L'INCONNUE
de Arthur Harari ****
FRANCE
Avec Léa Seydoux, Niels Schneider, Valérie Dréville, Lilith Grasmud
David est photographe de portraits mais ce qui l'intéresse vraiment c'est de photographier des sites de banlieue que son père a lui-même immortalisés une génération plus tôt et de souligner les différences.
Ce n'est pas un garçon très affable et pourtant il se laisse entraîner dans une étrange soirée où il ne peut quitter des yeux une jeune femme qui finit par se jeter sur lui. Ils font l'amour (si on peut parler d'amour pour ce monologue orgasmique) et se séparent sans un mot. Le lendemain, dans le miroir David découvre l'inconnue dont il a désormais le corps. Il ne peut en parler à personne et d'ailleurs qui le croirait ? Il découvre que cette femme s'appelle Eva, qu'elle est allemande. Il cherche donc à la rencontrer. Les choses seraient assez simples si les deux personnages avaient "simplement" échanger leurs corps. Sauf qu'il reçoit un appel de la personne qui occupe désormais son corps. Vous suivez ? Ce n'est pas Eva, c'est une jeune fille de 20 ans, Malia, qui est dans le corps de David (qui la dégoûte purement et simplement). Mais ils s'associent pour mettre leurs recherches en commun.
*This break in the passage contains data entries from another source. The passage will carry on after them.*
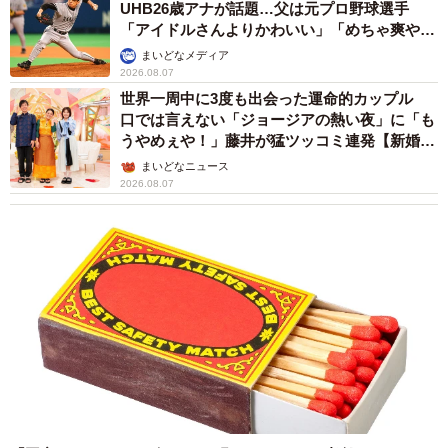
UHB26歳アナが話題…父は元プロ野球選手
「アイドルさんよりかわいい」「めちゃ爽や
か」
まいどなメディア
2026.08.07
世界一周中に3度も出会った運命的カップル
口では言えない「ジョージアの熱い夜」に「も
うやめぇや！」藤井が猛ツッコミ連発【新婚さ
ん】
まいどなニュース
2026.08.07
Tout ce que je peux vous dire c'est que ce body swap (échange de corps en bon français) est comme une MST. Il se transmet lors de rapports sexuels pas très émoustillants.
Pour le reste, il faut se laisser embarquer dans cette histoire labyrinthique qui nécessite parfois de faire faire à notre cerveau une sacrée gymnastique pour parfois retrouver qui est qui dans le corps de qui et ce qu'il envisage de faire en tant que...
Amnésie ou schizophrénie ? Ni l'un ni l'autre, mais quelle est donc cette étrange, embarrassante et il faut bien le reconnaître terrifiante "maladie" ? En ce qui me concerne, le film m'a littéralement absorbée et bien que je l'aie vu depuis une semaine, il me poursuit encore. Des images reviennent, des moments, des interprétations. Et alors que Arthur Harari nous avait déjà perdus dans la jungle moite d'une île des Philippines (Onoda) au coeur d'une guerre sans guerre, il nous condamne aujourd'hui à errer avec ses personnages désemparés dans les méandres inextricables de personnages torturés qui ont perdu leurs corps.
Je vous assure c'est fascinant et difficile à expliquer. Entre l'aspect extérieur que l'on offre aux regards et sa propre identité, le réalisateur gratte jusqu'à l'os le vertige que cela représente.
Pour nous immerger au coeur de cette tourmente existentielle il a élu deux acteurs totalement investis dans cet univers audacieux et différent (ce film ne ressemble à aucun autre). Niels Schneider (méconnaissable et d'une inquiétante maigreur) et Léa Seydoux (sans maquillage, alourdie et métamorphosée (physiquement) par une grossesse récente), finissent par rendre leurs personnages au premier abord plutôt antipathiques profondément humains, émouvants submergés par une tristesse insurmontable.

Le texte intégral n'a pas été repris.